第55話 彼女の話

 クーザン達が、ジャスティフォーカス本部へと出発してから二日が経った。シアン達の楽団が使っている車両に乗せて貰っての移動とは言え、帰ってくるにはまだまだ時間がかかるだろう。
 ホワイトタウンに残った者達は、穏やかながらも落ち着けない時間を過ごしていた。相変わらずリレスは目を覚まさず、サエリとシアンが交代で傍についている。
 孤児院に滞在させて貰うお礼として建物の掃除の手伝いを終えたユキナは、そう思い耽りながら未だ拭えない不安と戦っていた。

「(一体、どうしちゃったんだろう)」

 突然倒れてしまった彼女。医療技術は最低限習得しているイオスやシアンが診ても体には何の異常もなく、ただ目を覚まさずに、静かに眠っている。医療に精通している訳でもないユキナには、こんな時どうしたら良いのかも分からなかった。分からないのに、何かしたい、と思う。
 ――でも。この、胸を抉るような焼け付く感覚。一見何もないようなリレスの姿を見る度に、言い表しようのない恐怖に駆られている。何かが、危ない気がする。
 陰鬱とした気分を振り払うように、頭をぶんぶん横に振る。自分まで暗くなってはダメだと思い直し、バケツの取っ手に手をかけようとすると、横からそれを奪い取られた。

「あ、レッドン君」
「こっちも終わり。持つ」

 顔を上げると、そこにはレッドンが立っていた。帽子と外套は部屋に置いてきているのか、黒いジャケット姿。バケツを持ったのと反対の手には、彼が掃除に使っていた箒。
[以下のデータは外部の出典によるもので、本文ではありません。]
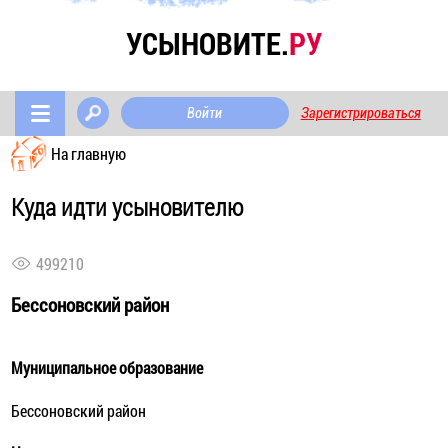
УСЫНОВИТЕ.
РУ
Войти
Зарегистрироваться
На главную
Куда идти усыновителю
499210
Бессоновский район
Муниципальное образование
Бессоновский район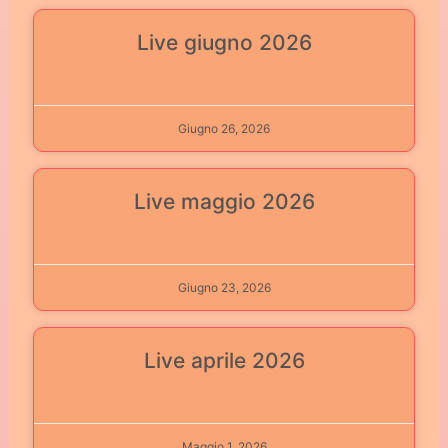
Live giugno 2026
Giugno 26, 2026
Live maggio 2026
Giugno 23, 2026
Live aprile 2026
Maggio 1, 2026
「ありがとう。でも、大丈夫だよ? 早くリレスのとこに行ってあげて?」
「……気を遣わなくて良い。俺は、彼女の傍にはいない方が良いから」
「そんな事――」
「うだうだ言わずに、早く行ったらどうなの?」

 背後から聞こえた棘のある声は、聞き覚えはあっても聞いた事がない程に、冷たく廊下に響いた。
 振り向けば、予想通りの人物が壁にもたれ掛かり、いつも以上に細めた両目でこちら――否、レッドンを睨みつけている。

「サエリ?」
「リレスに会わないの? アンタにとって一番大事なんでしょ? 何で傍にいてやらないの!?」

 壁から背中を離し、つかつかとレッドンの正面に歩み寄ると、彼の胸ぐらを右手で掴み上げた。されている方は抵抗する素振りも見せないので、ユキナが止めるべきか否か迷っているうちに、サエリは詰問し始める。

「アンタがいない間、あの娘がどれだけ心配してたか、必死に捜してたか! 分からない訳ないでしょ……! それとも、そんな想い踏みにじるつもり!?」

 堰を切ったように叫ぶ声。そうでもしなければ、不安で押し潰されてしまうのか。
 だがその言葉は、レッドンが自ら望んで姿を消した訳でもなく、ゼルフィルの仲間に捕まって洗脳までされて傀儡として操られていた、という事実をスウォアから伝え聞いていたユキナには、理不尽にも思えた。だから違うんだよサエリ、と彼を庇う為の口を開きかける。
 それを音にしなかったのは、他ならぬ叱咤を受けているレッドン自身が、手振りで止めるような仕草を見せていたからだ。声にこそ出さなかったが、ひらひらと左右に振られる腕は、『必要ない』と言っているかのように見えた。

「何か言いなさいよ!!」
「……愛している。諦めるつもりもない」
「なら、」
「だがそれは、出来ないんだ。……すまない」

 返答が返るなり響き渡る、パシン!と快い音。衝動的なのか、サエリが左手でレッドンの頬に平手打ちを喰らわせたのだ。自分は叩かれていないのに、ユキナは無意識に頬に手をやる。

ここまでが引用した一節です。